Finish the proof of Theorem 10.10 (which means, pretty much, prove the result stated in Exercise 9.3.26 and apply it
to Theorem 10.10).
# Lectures:

### Lecture 1 (January 9):

Introduction to Limits (section 5.1).
### Lecture 2 (January 11):

Introduction to Limits (section 5.1).
### Lecture 3 (January 13):

Properties of Limits (section 5.2).
### Lecture 4 (January 18):

Continuity (section 5.4).
### Lecture 5 (January 20):

Properties of Continuous Functions (section 5.5).
### Lecture 6 (January 23):

Uniform Continuity (section 5.6).
### Lecture 7 (January 25):

Extremal Properties (section 5.7).
### Lecture 8 (January 27):

Darboux Property (section 5.8).
### Lecture 9 (January 30):

Points of Discontinuity (section 5.9).
### Lecture 10 (February 1):

How Many Points of Discontinuity? (section 5.9)
### Lecture 11 (February 3):

Introduction (section 7.1).

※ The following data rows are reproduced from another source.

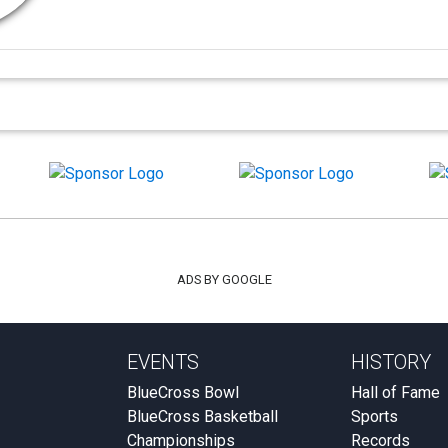
ADS BY GOOGLE
EVENTS
HISTORY
BlueCross Bowl
Hall of Fame
BlueCross Basketball
Sports
Championships
Records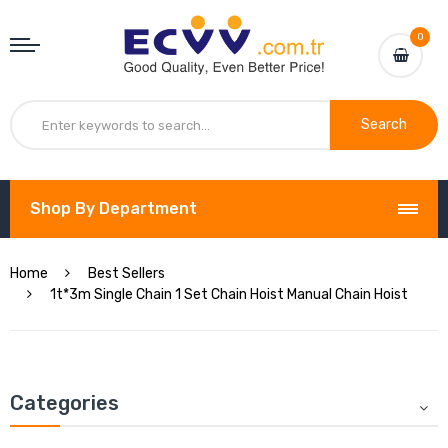
0
Search
Shop By Department
Home
Best Sellers
1t*3m Single Chain 1 Set Chain Hoist Manual Chain Hoist
Categories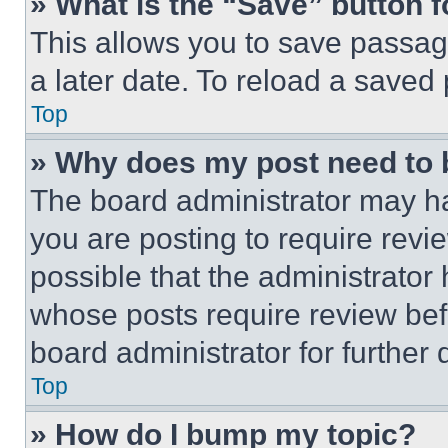
» What is the “Save” button f
This allows you to save passag
a later date. To reload a saved
Top
» Why does my post need to
The board administrator may ha
you are posting to require revie
possible that the administrator
whose posts require review bef
board administrator for further d
Top
» How do I bump my topic?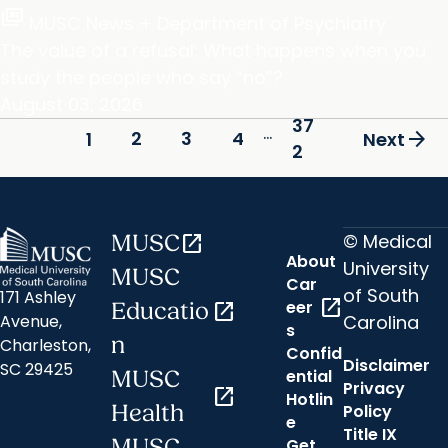
full_coverage
MUSC News + Department of Psychiatry
The value of a refusal: What happens when you
study the people who say “no”?
August 03, 2026
37
...
arrow_forward
2
3
4
1
Next
2
© Medical
MUSC
open_in_new
About
University
MUSC
Car
of South
171 Ashley
open_in_new
eer
Educatio
open_in_new
Carolina
Avenue,
s
n
Charleston,
Confid
Disclaimer
SC 29425
ential
MUSC
Privacy
open_in_new
Hotlin
Health
Policy
e
Title IX
MUSC
Get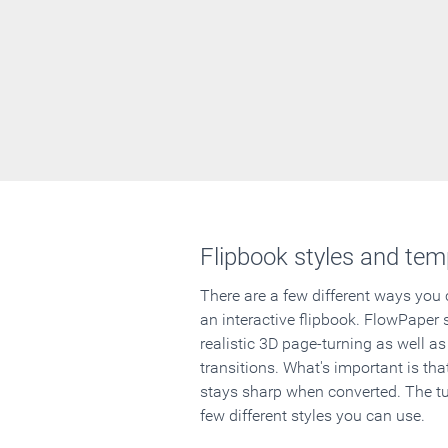
Flipbook styles and tem
There are a few different ways you
an interactive flipbook. FlowPaper 
realistic 3D page-turning as well as
transitions. What's important is that
stays sharp when converted. The tut
few different styles you can use.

Derivatives (section 7.2). Continuity of the Derivative? (section 7.4).
### Lecture 12 (February 6):

Computations of Derivatives. Algebraic Rules. The Chain Rule. Inverse Functions. (section 7.3).
### Lecture 13 (February 8):

Local Extrema (section 7.5). Rolle's Theorem. Mean Value Theorem (section 7.6).
### Lecture 14 (February 10):

Cauchy's Mean Value Theorem (section 7.6). The Darboux Property of the Derivative (section 7.9).
### Lecture 15 (February 13):

Derivative of an Inverse Function (section 7.9). Convexity (section 7.10).
### Lecture 16 (February 15):

Taylor's Theorem (section 7.12).
## Midterm (Friday, February 17).

### Lecture 17 (February 22):

Sequences and Series of Functions. Introduction (section 9.1). Pointwise Limits (section 9.2).
### Lecture 18 (February 24):

Uniform Limits (section 9.3).
### Lecture 19 (February 27):

Uniform Convergence and Continuity (section 9.4).
### Lecture 20 (February 29):

Uniform Convergence and Derivatives (section 9.6).
### Lecture 21 (March 2):

Introduction (section 10.1). Power series (section 10.2).
### Lecture 22 (March 5):

Uniform Convergence (section 10.3).
### Lecture 23 (March 7):

Functions Represented by Power Series (section 10.4).
### Lecture 24 (March 9):

The Taylor Series (section 10.5).
### Lecture 25 (March 12):

Analytic Functions (section 10.5). Products and Quotients of Power Series (section 10.6).
### Lecture 26 (March 14):

Metric Spaces (sections 13.1 and 13.2).
### Lecture 27 (March 16):

Convergence (section 13.4).
### Lecture 28 (March 19):

Final Exam Preview.
## FINAL EXAM: Giedt 1003, Friday, March 23, 01:00-03:00 p.m.